I guess you could say I was something of a “super-dork” in my freshman year at McGill. I read three campus papers every week, article for article. I took my vote seriously in student elections, and tried to follow the chaos they called “General Assemblies.” So it wasn’t until I stepped out of my postmodern philosophy classes and into ordinary student life that I realized I wasn’t alone in a sea of well-intentioned but hopelessly misguided ideologues, out to save the planet one organic-fair-trade step at a time.
I soon realized that, like me, the average McGill student didn’t really believe that we had a right to access free recycled vegan food. And while a handful of ideologically-driven SSMU execs thought it would be clever to lose $200,000 on Haven Books (despite the warnings of its financial auditors), a substantial portion of the student body seemed to be either opposed to the purchase or unaware of the whole fiasco.
I’ve come to the conclusion that most centrists and reasonable students at McGill just don’t give a damn. Political and social moderates seem to stay out of the spotlight at McGill most of the time. When is the last time someone ran for student government without promising to achieve free education and solve the crisis in the Middle East? When did more than a third of McGill students bother to vote in a student election? When’s the last time The Daily published something relevant to more than four people?
I guess it’s not entirely surprising that a majority of students seem unwilling to engage with student government and media. Inertia and apathy might simply be the fruits of long-term alienation from these institutions.

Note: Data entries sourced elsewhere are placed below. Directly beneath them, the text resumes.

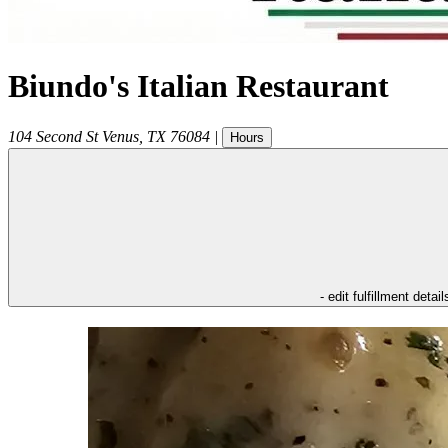
Biundo's Italian Restaurant
104 Second St
Venus
,
TX
76084
|
Hours
- edit fulfillment detail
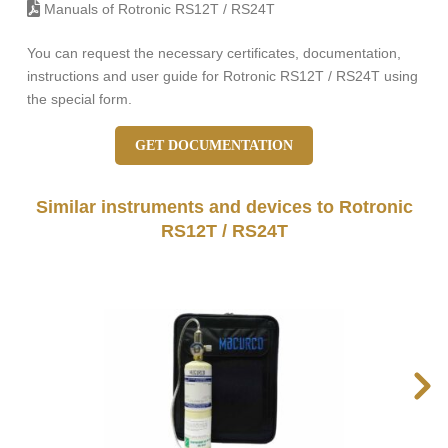
Manuals of Rotronic RS12T / RS24T
You can request the necessary certificates, documentation,
instructions and user guide for Rotronic RS12T / RS24T using
the special form.
GET DOCUMENTATION
Similar instruments and devices to Rotronic
RS12T / RS24T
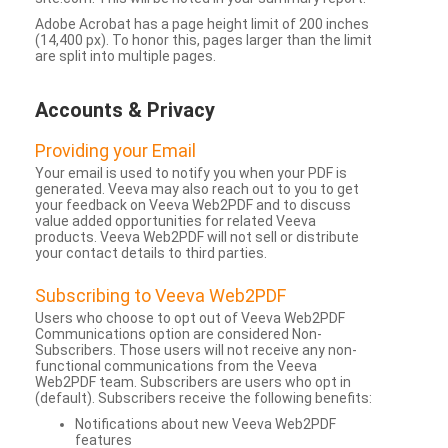
Adobe Acrobat has a page height limit of 200 inches
(14,400 px). To honor this, pages larger than the limit
are split into multiple pages.
Accounts & Privacy
Providing your Email
Your email is used to notify you when your PDF is
generated. Veeva may also reach out to you to get
your feedback on Veeva Web2PDF and to discuss
value added opportunities for related Veeva
products. Veeva Web2PDF will not sell or distribute
your contact details to third parties.
Subscribing to Veeva Web2PDF
Users who choose to opt out of Veeva Web2PDF
Communications option are considered Non-
Subscribers. Those users will not receive any non-
functional communications from the Veeva
Web2PDF team. Subscribers are users who opt in
(default). Subscribers receive the following benefits:
Notifications about new Veeva Web2PDF
features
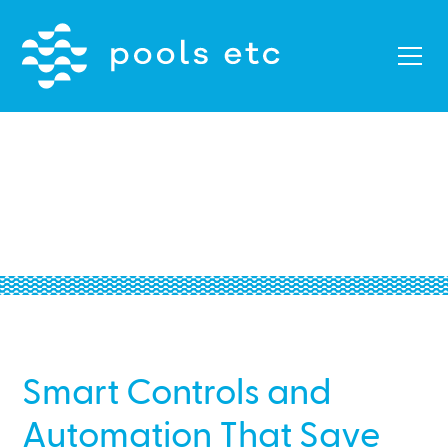
Palo Alto Smart Controls
and Automation
Smart Controls and
Automation That Save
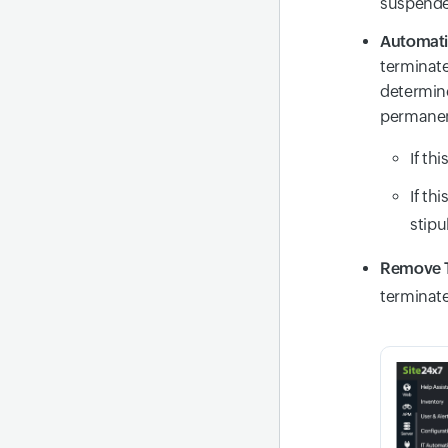
suspende
Automati
terminate
determine
permanen
If thi
If thi
stipu
Remove T
terminate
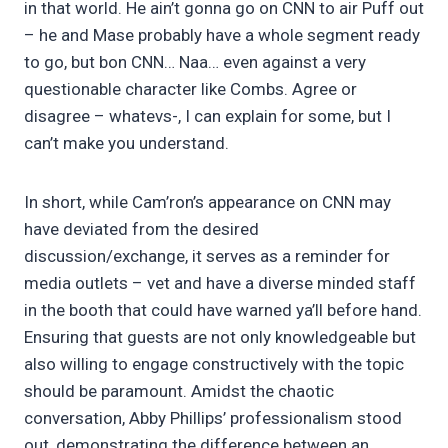
in that world. He ain’t gonna go on CNN to air Puff out
– he and Mase probably have a whole segment ready
to go, but bon CNN… Naa… even against a very
questionable character like Combs. Agree or
disagree – whatevs-, I can explain for some, but I
can’t make you understand.
In short, while Cam’ron’s appearance on CNN may
have deviated from the desired
discussion/exchange, it serves as a reminder for
media outlets – vet and have a diverse minded staff
in the booth that could have warned ya’ll before hand.
Ensuring that guests are not only knowledgeable but
also willing to engage constructively with the topic
should be paramount. Amidst the chaotic
conversation, Abby Phillips’ professionalism stood
out, demonstrating the difference between an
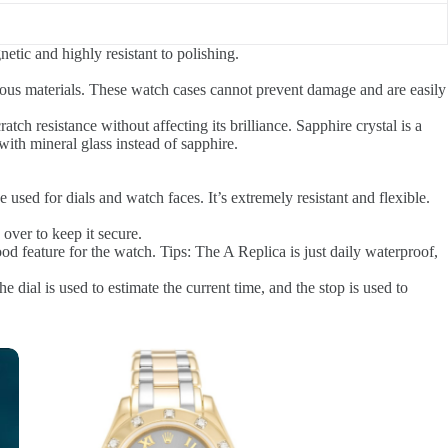
etic and highly resistant to polishing.
ous materials. These watch cases cannot prevent damage and are easily
atch resistance without affecting its brilliance. Sapphire crystal is a
 with mineral glass instead of sapphire.
used for dials and watch faces. It’s extremely resistant and flexible.
 over to keep it secure.
d feature for the watch. Tips: The A Replica is just daily waterproof,
ial is used to estimate the current time, and the stop is used to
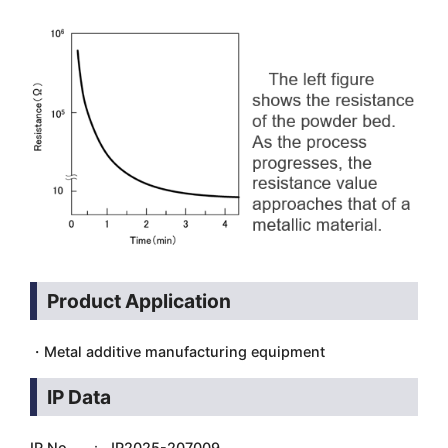
Product Application
・Metal additive manufacturing equipment
IP Data
IP No. ： JP2025-207009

Or perhaps, many normal students are busy with an even more radical project: schoolwork.
Still, the actions of our student government and media directly impact the student experience, from our ability to participate in clubs and services, to the image we have in that tiny place called “the world outside McGill.” It’s time we took just a little bit of responsibility for them.
I found the Vote No campaign during the DPS fee increase referendum last month infuriating. Not because its proponents weren’t raising valid concerns about the paper, but because no one bothered to publicly criticize it until there was a question of funding. The Daily fee increase passed by an incredibly slim margin. Almost 50 per cent of students voting stood behind a campaign that claimed The Daily did not speak to most of the student body and represented the views and interests of a very small minority of students. Why did it take a fee levy for them to voice this concern? Where were these moderates when it came to submitting articles to Commentary, writing letters, or running for editorial positions?

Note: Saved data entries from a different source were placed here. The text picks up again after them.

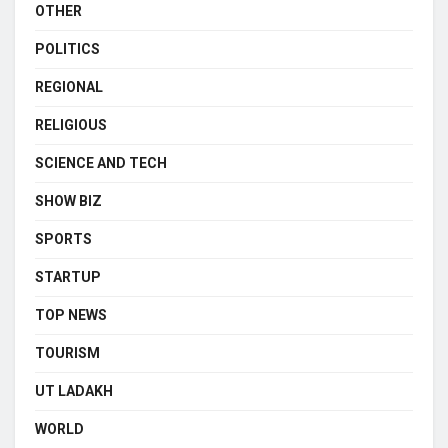
OTHER
POLITICS
REGIONAL
RELIGIOUS
SCIENCE AND TECH
SHOW BIZ
SPORTS
STARTUP
TOP NEWS
TOURISM
UT LADAKH
WORLD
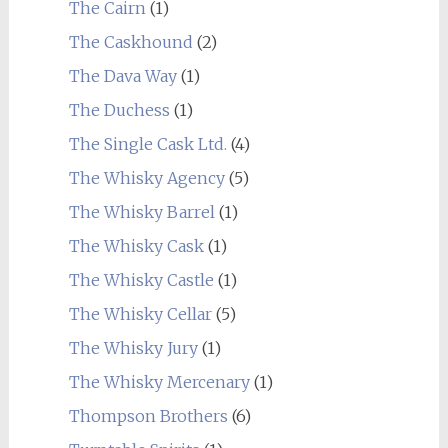
The Cairn
(1)
The Caskhound
(2)
The Dava Way
(1)
The Duchess
(1)
The Single Cask Ltd.
(4)
The Whisky Agency
(5)
The Whisky Barrel
(1)
The Whisky Cask
(1)
The Whisky Castle
(1)
The Whisky Cellar
(5)
The Whisky Jury
(1)
The Whisky Mercenary
(1)
Thompson Brothers
(6)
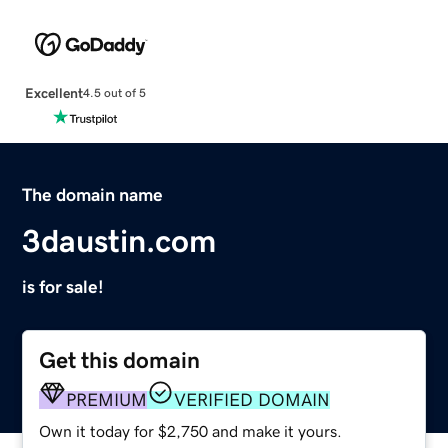
Excellent
4.5 out of 5
The domain name
3daustin.com
is for sale!
Get this domain
PREMIUM
VERIFIED DOMAIN
Own it today for $2,750 and make it yours.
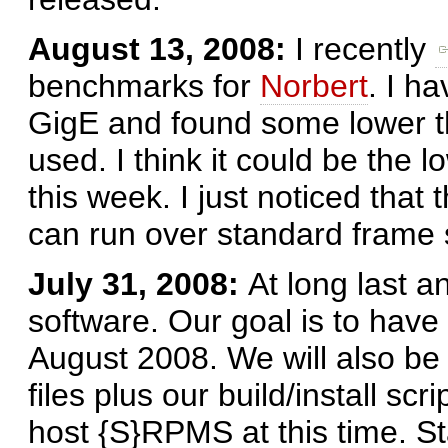
August 13, 2008:
I recently
benchmarks for
Norbert
. I h
GigE and found some lower 
used. I think it could be the 
this week. I just noticed that
can run over standard frame 
July 31, 2008:
At long last a
software. Our goal is to have
August 2008. We will also be
files plus our build/install scr
host {S}RPMS at this time. St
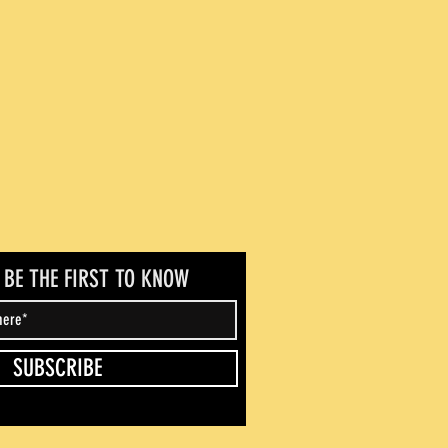
- BE THE FIRST TO KNOW
SUBSCRIBE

If you want to keep campus moderate, it’s not enough to withdraw from public life. Sometimes it’s necessary to vote in student referenda, if only to vote down the preposterous and polarizing motions. Without vocal opposition, radicals will continue to derive legitimacy from the claim that they represent student interests.
To ensure that student newspapers are relevant and adequately reflect your interests, you have to actually write to them. Apply to have a column in The Daily next fall. Believe me, the standards are not that high (see everything I’ve published in The Daily this year for proof of this point).
For all that I’ve criticized the radicals, I admire their tenacity and energy. While I disagree with almost all of their substantive positions, at least they’re willing to act on them. I’ve yet to see a sign plastered around campus that reads “Let’s establish a reasonable dialogue about a problem we actually have the means to resolve.” I guess that might lack a certain cachet.